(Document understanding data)
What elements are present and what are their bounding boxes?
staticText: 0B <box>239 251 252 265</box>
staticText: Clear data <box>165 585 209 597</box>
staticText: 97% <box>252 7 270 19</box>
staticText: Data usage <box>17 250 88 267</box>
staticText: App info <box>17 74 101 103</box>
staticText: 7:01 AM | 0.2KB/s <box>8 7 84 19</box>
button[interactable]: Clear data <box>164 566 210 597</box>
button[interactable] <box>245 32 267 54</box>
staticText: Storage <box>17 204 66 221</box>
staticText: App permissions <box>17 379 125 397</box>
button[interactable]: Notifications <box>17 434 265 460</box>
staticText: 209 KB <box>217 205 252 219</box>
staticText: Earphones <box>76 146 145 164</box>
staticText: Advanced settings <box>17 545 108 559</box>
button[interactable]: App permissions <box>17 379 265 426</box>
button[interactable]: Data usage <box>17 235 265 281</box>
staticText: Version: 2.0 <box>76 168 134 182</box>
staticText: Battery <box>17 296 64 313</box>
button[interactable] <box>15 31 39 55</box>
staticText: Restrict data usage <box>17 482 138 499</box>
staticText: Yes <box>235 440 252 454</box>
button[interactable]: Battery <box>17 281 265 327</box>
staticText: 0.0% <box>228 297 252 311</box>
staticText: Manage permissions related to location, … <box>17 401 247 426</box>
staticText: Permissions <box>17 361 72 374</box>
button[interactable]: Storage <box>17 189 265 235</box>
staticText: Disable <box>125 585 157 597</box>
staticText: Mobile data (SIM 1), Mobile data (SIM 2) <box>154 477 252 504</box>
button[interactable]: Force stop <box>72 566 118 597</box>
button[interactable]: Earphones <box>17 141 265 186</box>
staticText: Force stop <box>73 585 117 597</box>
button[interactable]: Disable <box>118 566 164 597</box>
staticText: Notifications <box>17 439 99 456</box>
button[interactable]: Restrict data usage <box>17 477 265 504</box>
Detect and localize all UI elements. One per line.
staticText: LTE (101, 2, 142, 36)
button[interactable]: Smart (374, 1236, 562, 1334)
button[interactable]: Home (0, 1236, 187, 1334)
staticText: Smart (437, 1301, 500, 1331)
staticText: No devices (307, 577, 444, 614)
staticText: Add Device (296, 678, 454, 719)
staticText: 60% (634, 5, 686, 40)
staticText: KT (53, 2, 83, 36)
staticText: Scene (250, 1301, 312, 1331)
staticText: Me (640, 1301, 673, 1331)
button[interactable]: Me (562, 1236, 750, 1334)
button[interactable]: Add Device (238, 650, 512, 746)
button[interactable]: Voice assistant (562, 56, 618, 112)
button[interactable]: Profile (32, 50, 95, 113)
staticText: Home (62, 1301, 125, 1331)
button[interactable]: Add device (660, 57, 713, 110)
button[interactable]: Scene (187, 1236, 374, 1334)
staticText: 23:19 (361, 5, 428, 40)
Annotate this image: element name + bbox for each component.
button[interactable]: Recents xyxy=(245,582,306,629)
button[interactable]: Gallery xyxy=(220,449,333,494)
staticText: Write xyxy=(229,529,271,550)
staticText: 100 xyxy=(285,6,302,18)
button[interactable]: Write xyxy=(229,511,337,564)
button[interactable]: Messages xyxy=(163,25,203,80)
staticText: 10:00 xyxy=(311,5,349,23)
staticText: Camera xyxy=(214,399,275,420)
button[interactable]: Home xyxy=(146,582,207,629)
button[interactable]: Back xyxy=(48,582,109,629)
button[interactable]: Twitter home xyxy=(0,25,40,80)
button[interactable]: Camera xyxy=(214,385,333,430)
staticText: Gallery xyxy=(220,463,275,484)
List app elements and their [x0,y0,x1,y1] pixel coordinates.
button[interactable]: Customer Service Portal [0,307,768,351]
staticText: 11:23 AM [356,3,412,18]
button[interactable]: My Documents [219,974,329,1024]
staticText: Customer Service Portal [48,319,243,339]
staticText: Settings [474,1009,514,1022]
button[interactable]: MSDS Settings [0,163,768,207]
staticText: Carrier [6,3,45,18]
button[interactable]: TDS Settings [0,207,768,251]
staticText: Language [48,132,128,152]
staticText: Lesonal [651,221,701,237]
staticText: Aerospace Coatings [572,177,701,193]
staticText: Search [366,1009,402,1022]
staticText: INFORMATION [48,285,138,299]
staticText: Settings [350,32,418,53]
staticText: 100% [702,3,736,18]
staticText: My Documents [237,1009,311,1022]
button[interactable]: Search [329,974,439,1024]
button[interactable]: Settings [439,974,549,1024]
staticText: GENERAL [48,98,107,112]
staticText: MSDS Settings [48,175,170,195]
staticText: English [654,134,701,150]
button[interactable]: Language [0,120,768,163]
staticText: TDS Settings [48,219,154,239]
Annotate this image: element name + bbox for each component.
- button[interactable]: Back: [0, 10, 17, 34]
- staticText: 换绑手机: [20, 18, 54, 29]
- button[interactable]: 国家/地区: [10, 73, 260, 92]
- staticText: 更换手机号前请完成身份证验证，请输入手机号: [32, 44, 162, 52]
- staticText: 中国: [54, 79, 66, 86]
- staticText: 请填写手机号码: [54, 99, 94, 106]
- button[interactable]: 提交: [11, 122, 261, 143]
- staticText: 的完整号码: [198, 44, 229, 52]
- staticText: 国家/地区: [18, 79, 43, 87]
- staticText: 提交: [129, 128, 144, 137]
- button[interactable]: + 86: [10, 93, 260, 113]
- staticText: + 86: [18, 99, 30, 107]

Work required → Scanning the data above, copy out every line where "Customer" is found.

Answer to this problem →
button[interactable]: Customer Service Portal [0,307,768,351]
staticText: Customer Service Portal [48,319,243,339]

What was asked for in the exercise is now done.